### EXERCISE DIRECTIONS
What is needed here is an exact copy of all the data.

Items listed in a dataset
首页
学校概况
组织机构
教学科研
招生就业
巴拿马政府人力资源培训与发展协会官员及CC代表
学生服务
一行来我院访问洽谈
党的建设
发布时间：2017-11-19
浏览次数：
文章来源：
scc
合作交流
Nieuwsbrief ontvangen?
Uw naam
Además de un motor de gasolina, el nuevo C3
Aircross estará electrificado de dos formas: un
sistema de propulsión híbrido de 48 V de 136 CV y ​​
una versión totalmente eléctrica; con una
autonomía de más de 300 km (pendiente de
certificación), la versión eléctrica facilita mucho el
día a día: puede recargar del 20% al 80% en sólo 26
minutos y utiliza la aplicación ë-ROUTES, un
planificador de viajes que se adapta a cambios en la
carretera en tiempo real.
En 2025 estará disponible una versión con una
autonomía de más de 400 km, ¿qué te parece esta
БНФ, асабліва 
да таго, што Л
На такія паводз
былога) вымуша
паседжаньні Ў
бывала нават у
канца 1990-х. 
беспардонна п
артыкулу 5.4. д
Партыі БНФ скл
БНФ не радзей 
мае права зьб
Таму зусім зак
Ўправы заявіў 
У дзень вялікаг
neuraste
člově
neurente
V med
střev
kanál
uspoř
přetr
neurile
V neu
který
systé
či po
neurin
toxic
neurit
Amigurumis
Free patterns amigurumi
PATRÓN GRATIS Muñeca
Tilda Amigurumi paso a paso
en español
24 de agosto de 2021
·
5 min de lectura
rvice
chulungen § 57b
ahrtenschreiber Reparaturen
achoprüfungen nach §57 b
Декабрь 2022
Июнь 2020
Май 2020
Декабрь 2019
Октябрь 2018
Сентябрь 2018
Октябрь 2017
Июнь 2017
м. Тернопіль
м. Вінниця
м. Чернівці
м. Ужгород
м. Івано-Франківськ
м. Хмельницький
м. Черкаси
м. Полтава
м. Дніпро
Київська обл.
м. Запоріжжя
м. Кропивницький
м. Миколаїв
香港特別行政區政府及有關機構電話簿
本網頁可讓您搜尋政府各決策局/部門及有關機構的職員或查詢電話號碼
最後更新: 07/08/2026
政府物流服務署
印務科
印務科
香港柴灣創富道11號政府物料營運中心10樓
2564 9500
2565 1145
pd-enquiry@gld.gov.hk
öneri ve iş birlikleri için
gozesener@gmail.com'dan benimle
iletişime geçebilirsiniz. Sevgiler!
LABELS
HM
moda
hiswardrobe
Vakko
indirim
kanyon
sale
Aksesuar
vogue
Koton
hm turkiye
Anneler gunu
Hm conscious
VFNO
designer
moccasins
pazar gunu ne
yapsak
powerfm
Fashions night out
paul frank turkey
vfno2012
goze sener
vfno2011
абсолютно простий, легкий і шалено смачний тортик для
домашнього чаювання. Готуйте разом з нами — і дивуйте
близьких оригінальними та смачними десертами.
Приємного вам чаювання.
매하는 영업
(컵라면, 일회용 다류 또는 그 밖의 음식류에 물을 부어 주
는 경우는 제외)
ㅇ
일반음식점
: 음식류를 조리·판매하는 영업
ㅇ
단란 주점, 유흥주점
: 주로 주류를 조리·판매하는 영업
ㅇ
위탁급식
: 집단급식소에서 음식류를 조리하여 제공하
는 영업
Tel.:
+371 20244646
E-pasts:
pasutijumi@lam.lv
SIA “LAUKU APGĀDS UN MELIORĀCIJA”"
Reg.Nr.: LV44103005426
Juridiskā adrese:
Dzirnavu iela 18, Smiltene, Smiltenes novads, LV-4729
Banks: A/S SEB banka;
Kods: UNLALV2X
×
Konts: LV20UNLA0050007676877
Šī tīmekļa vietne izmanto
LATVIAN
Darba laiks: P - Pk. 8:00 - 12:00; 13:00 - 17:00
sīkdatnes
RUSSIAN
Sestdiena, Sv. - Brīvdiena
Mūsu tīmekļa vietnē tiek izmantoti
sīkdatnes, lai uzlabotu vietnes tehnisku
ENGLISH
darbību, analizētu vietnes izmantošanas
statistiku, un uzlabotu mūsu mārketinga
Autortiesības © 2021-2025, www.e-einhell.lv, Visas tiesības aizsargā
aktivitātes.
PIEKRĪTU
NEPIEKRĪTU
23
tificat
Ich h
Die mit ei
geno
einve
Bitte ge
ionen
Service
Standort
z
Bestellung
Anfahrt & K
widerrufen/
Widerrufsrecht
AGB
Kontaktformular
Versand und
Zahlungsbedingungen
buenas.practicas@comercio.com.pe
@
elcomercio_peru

### EXPECTED OUTPUT
首页
学校概况
组织机构
教学科研
招生就业
巴拿马政府人力资源培训与发展协会官员及CC代表
学生服务
一行来我院访问洽谈
党的建设
发布时间：2017-11-19
浏览次数：
文章来源：
scc
合作交流
Nieuwsbrief ontvangen?
Uw naam
Además de un motor de gasolina, el nuevo C3
Aircross estará electrificado de dos formas: un
sistema de propulsión híbrido de 48 V de 136 CV y ​​
una versión totalmente eléctrica; con una
autonomía de más de 300 km (pendiente de
certificación), la versión eléctrica facilita mucho el
día a día: puede recargar del 20% al 80% en sólo 26
minutos y utiliza la aplicación ë-ROUTES, un
planificador de viajes que se adapta a cambios en la
carretera en tiempo real.
En 2025 estará disponible una versión con una
autonomía de más de 400 km, ¿qué te parece esta
БНФ, асабліва 
да таго, што Л
На такія паводз
былога) вымуша
паседжаньні Ў
бывала нават у
канца 1990-х. 
беспардонна п
артыкулу 5.4. д
Партыі БНФ скл
БНФ не радзей 
мае права зьб
Таму зусім зак
Ўправы заявіў 
У дзень вялікаг
neuraste
člově
neurente
V med
střev
kanál
uspoř
přetr
neurile
V neu
který
systé
či po
neurin
toxic
neurit
Amigurumis
Free patterns amigurumi
PATRÓN GRATIS Muñeca
Tilda Amigurumi paso a paso
en español
24 de agosto de 2021
·
5 min de lectura
rvice
chulungen § 57b
ahrtenschreiber Reparaturen
achoprüfungen nach §57 b
Декабрь 2022
Июнь 2020
Май 2020
Декабрь 2019
Октябрь 2018
Сентябрь 2018
Октябрь 2017
Июнь 2017
м. Тернопіль
м. Вінниця
м. Чернівці
м. Ужгород
м. Івано-Франківськ
м. Хмельницький
м. Черкаси
м. Полтава
м. Дніпро
Київська обл.
м. Запоріжжя
м. Кропивницький
м. Миколаїв
香港特別行政區政府及有關機構電話簿
本網頁可讓您搜尋政府各決策局/部門及有關機構的職員或查詢電話號碼
最後更新: 07/08/2026
政府物流服務署
印務科
印務科
香港柴灣創富道11號政府物料營運中心10樓
2564 9500
2565 1145
pd-enquiry@gld.gov.hk
öneri ve iş birlikleri için
gozesener@gmail.com'dan benimle
iletişime geçebilirsiniz. Sevgiler!
LABELS
HM
moda
hiswardrobe
Vakko
indirim
kanyon
sale
Aksesuar
vogue
Koton
hm turkiye
Anneler gunu
Hm conscious
VFNO
designer
moccasins
pazar gunu ne
yapsak
powerfm
Fashions night out
paul frank turkey
vfno2012
goze sener
vfno2011
абсолютно простий, легкий і шалено смачний тортик для
домашнього чаювання. Готуйте разом з нами — і дивуйте
близьких оригінальними та смачними десертами.
Приємного вам чаювання.
매하는 영업
(컵라면, 일회용 다류 또는 그 밖의 음식류에 물을 부어 주
는 경우는 제외)
ㅇ
일반음식점
: 음식류를 조리·판매하는 영업
ㅇ
단란 주점, 유흥주점
: 주로 주류를 조리·판매하는 영업
ㅇ
위탁급식
: 집단급식소에서 음식류를 조리하여 제공하
는 영업
Tel.:
+371 20244646
E-pasts:
pasutijumi@lam.lv
SIA “LAUKU APGĀDS UN MELIORĀCIJA”"
Reg.Nr.: LV44103005426
Juridiskā adrese:
Dzirnavu iela 18, Smiltene, Smiltenes novads, LV-4729
Banks: A/S SEB banka;
Kods: UNLALV2X
×
Konts: LV20UNLA0050007676877
Šī tīmekļa vietne izmanto
LATVIAN
Darba laiks: P - Pk. 8:00 - 12:00; 13:00 - 17:00
sīkdatnes
RUSSIAN
Sestdiena, Sv. - Brīvdiena
Mūsu tīmekļa vietnē tiek izmantoti
sīkdatnes, lai uzlabotu vietnes tehnisku
ENGLISH
darbību, analizētu vietnes izmantošanas
statistiku, un uzlabotu mūsu mārketinga
Autortiesības © 2021-2025, www.e-einhell.lv, Visas tiesības aizsargā
aktivitātes.
PIEKRĪTU
NEPIEKRĪTU
23
tificat
Ich h
Die mit ei
geno
einve
Bitte ge
ionen
Service
Standort
z
Bestellung
Anfahrt & K
widerrufen/
Widerrufsrecht
AGB
Kontaktformular
Versand und
Zahlungsbedingungen
buenas.practicas@comercio.com.pe
@
elcomercio_peru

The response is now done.